= DIRECTIONS FOR THIS TASK =
From the entries below, list each line with "Rennen".

Extracted records:
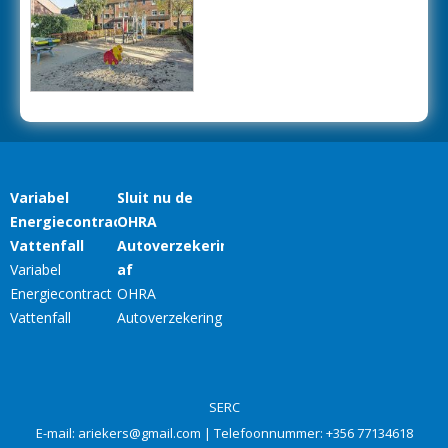
SERC
E-mail:
ariekers@gmail.com
| Telefoonnummer:
+356 77134618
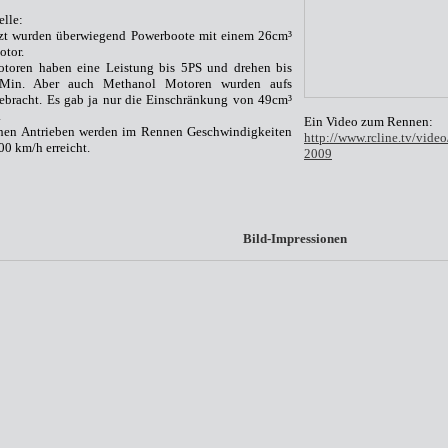
lle:
zt wurden überwiegend Powerbo
o
te mit einem 26cm³
tor.
toren haben eine Leistung bis 5PS und drehen bis
Min. Aber auch Methanol Motoren wurden aufs
ebracht. Es gab ja nur die Einsch
rä
nkung
von
49cm³
.
Ein Video zum Rennen:
hen Antrieben werden im Rennen Geschwindigkeiten
http://www.rcline.tv/vide
00 km/h erreicht.
2009
Bild-Impressionen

= ANSWER BELOW =
Ein Video zum Rennen:
hen Antrieben werden im Rennen Geschwindigkeiten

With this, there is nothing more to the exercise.